··· Supplied information ···
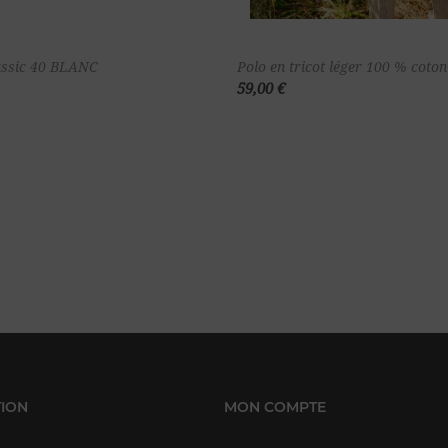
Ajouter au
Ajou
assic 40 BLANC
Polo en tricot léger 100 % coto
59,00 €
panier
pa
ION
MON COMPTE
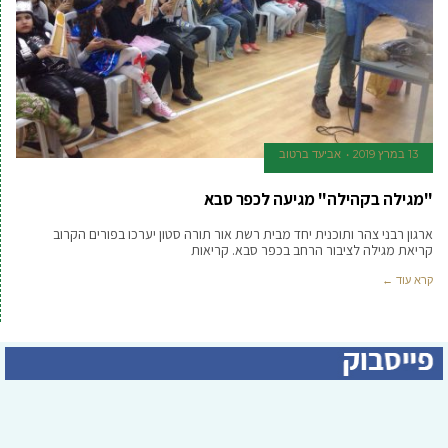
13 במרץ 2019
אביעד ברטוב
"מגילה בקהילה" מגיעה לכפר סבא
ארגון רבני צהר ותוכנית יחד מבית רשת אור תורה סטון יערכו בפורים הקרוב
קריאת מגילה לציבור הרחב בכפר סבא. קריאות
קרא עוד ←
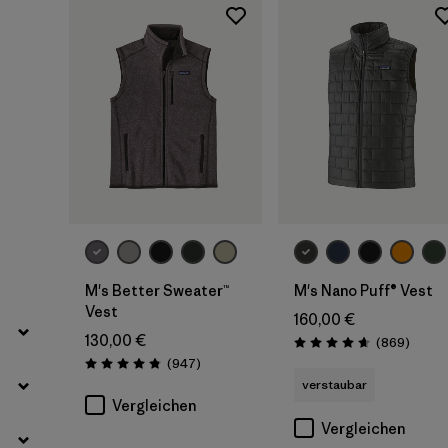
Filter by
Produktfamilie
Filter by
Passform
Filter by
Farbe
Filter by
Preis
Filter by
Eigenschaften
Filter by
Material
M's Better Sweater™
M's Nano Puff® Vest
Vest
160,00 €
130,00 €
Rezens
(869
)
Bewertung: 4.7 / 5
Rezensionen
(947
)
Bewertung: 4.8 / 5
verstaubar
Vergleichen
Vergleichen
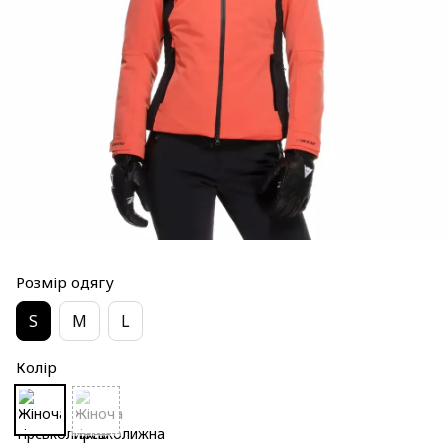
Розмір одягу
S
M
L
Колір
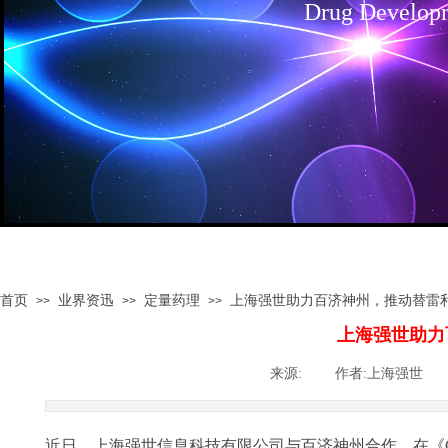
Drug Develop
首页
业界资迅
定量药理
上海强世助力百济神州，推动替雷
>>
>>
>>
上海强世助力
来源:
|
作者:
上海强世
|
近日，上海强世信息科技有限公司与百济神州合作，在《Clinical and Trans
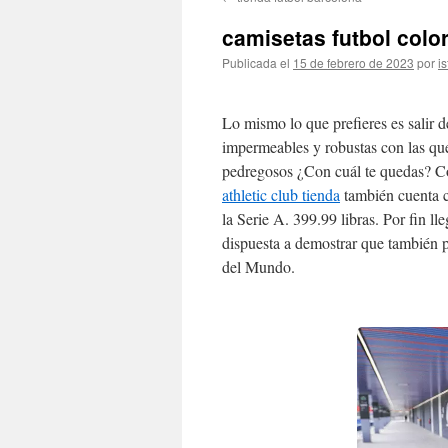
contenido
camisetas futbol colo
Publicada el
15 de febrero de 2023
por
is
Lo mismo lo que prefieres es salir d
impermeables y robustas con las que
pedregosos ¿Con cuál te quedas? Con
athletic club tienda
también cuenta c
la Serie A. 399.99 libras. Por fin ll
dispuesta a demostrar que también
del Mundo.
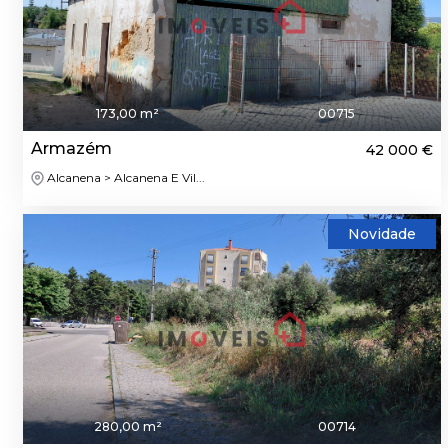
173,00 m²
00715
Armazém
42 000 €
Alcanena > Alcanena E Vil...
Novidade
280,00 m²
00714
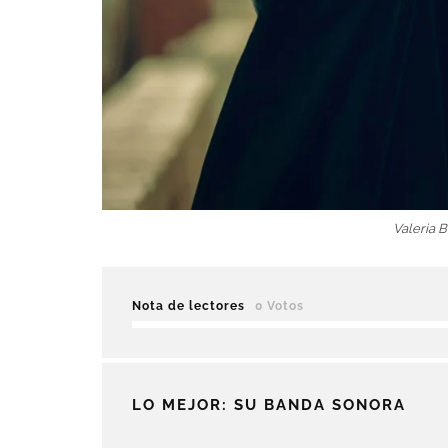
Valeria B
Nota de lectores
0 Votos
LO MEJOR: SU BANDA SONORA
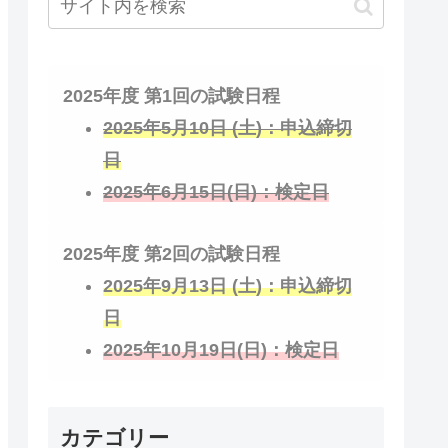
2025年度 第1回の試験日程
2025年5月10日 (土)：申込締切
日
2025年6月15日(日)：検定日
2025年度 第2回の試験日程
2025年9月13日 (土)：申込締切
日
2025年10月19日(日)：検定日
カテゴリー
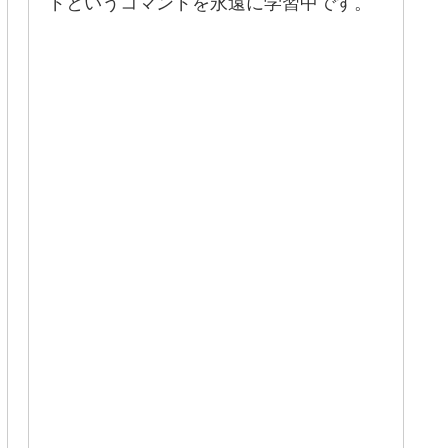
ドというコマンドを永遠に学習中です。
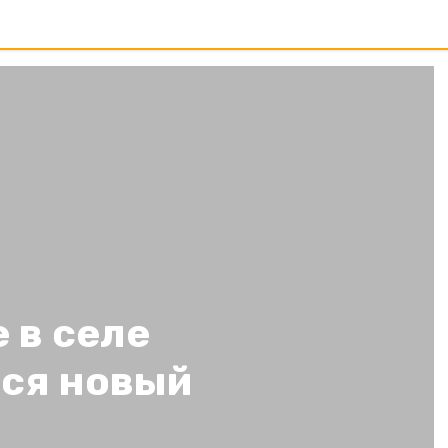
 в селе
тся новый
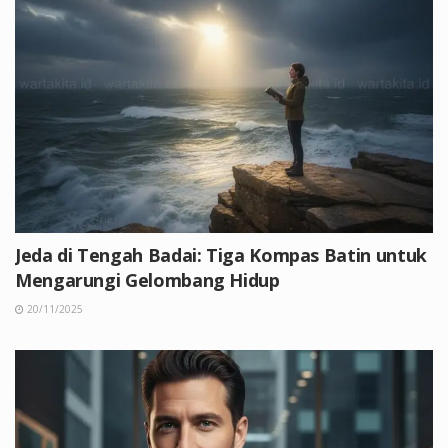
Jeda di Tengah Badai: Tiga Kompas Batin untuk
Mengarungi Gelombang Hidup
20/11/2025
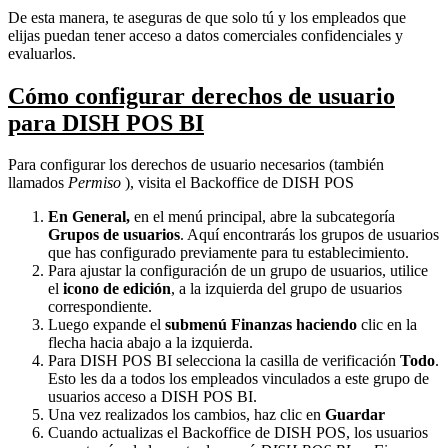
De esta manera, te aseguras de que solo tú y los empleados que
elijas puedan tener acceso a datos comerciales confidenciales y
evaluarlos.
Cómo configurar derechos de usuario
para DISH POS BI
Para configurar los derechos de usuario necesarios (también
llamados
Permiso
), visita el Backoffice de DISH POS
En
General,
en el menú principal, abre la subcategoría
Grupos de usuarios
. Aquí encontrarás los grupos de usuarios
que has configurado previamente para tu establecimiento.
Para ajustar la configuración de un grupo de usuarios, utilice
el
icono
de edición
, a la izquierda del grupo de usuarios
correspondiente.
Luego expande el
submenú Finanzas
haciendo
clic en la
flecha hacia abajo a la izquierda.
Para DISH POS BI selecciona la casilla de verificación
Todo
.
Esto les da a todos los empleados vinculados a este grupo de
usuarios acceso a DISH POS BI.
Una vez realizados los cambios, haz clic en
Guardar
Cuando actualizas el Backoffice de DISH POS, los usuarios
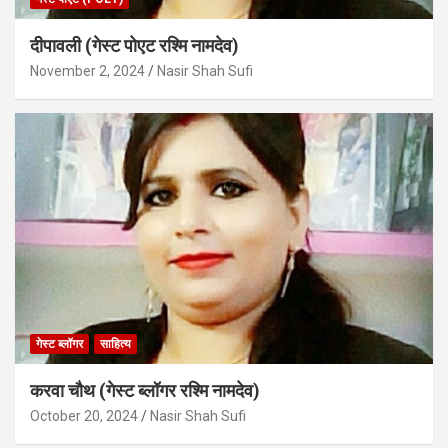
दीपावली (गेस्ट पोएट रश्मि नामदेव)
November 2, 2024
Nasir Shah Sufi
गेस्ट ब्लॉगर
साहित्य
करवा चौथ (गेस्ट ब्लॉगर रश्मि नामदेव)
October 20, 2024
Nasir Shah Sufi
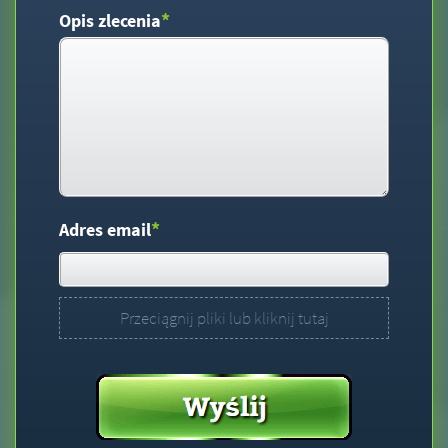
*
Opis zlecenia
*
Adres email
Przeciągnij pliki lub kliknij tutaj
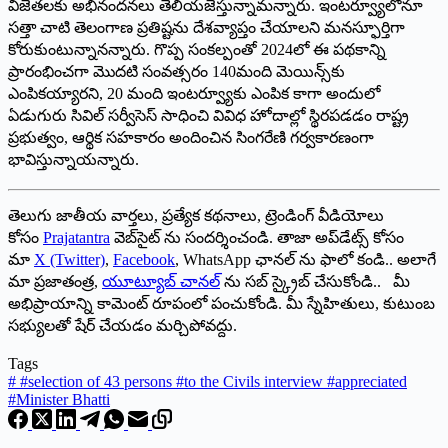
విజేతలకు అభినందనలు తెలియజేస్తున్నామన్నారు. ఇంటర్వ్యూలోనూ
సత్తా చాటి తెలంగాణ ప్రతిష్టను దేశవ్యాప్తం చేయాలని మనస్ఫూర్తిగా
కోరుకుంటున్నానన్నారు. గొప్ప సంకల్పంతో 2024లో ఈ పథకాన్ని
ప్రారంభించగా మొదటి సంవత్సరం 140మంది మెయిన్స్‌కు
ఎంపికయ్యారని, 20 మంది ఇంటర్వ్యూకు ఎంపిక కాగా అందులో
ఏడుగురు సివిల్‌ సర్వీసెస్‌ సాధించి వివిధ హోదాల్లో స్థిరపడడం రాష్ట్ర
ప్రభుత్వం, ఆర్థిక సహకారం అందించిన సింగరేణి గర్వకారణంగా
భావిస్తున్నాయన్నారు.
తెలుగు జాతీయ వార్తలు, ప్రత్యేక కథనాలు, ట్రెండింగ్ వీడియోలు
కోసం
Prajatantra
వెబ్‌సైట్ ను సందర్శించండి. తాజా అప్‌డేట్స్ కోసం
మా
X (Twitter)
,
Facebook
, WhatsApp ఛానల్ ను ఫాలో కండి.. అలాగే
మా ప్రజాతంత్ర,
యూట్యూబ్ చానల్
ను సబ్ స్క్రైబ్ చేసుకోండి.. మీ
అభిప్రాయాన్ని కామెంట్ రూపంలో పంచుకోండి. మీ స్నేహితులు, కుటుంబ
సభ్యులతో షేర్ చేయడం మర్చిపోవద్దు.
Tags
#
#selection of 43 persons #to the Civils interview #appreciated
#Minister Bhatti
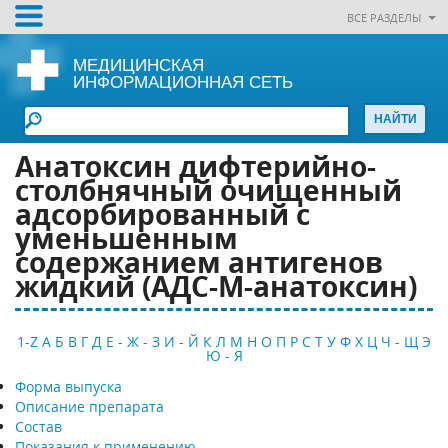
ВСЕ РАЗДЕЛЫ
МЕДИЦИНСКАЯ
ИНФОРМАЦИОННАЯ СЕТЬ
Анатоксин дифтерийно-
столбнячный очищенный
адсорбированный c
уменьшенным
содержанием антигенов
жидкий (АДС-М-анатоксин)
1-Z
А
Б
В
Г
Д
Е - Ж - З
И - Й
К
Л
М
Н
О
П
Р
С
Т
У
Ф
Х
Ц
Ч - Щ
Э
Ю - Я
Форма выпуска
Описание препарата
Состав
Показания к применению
···
Exercise: Only lines holding "derechos" are wanted; copy all of them from the listing.

Solution to this problem:
Cómo configurar derechos de usuario
Para configurar los derechos de usuario necesarios (también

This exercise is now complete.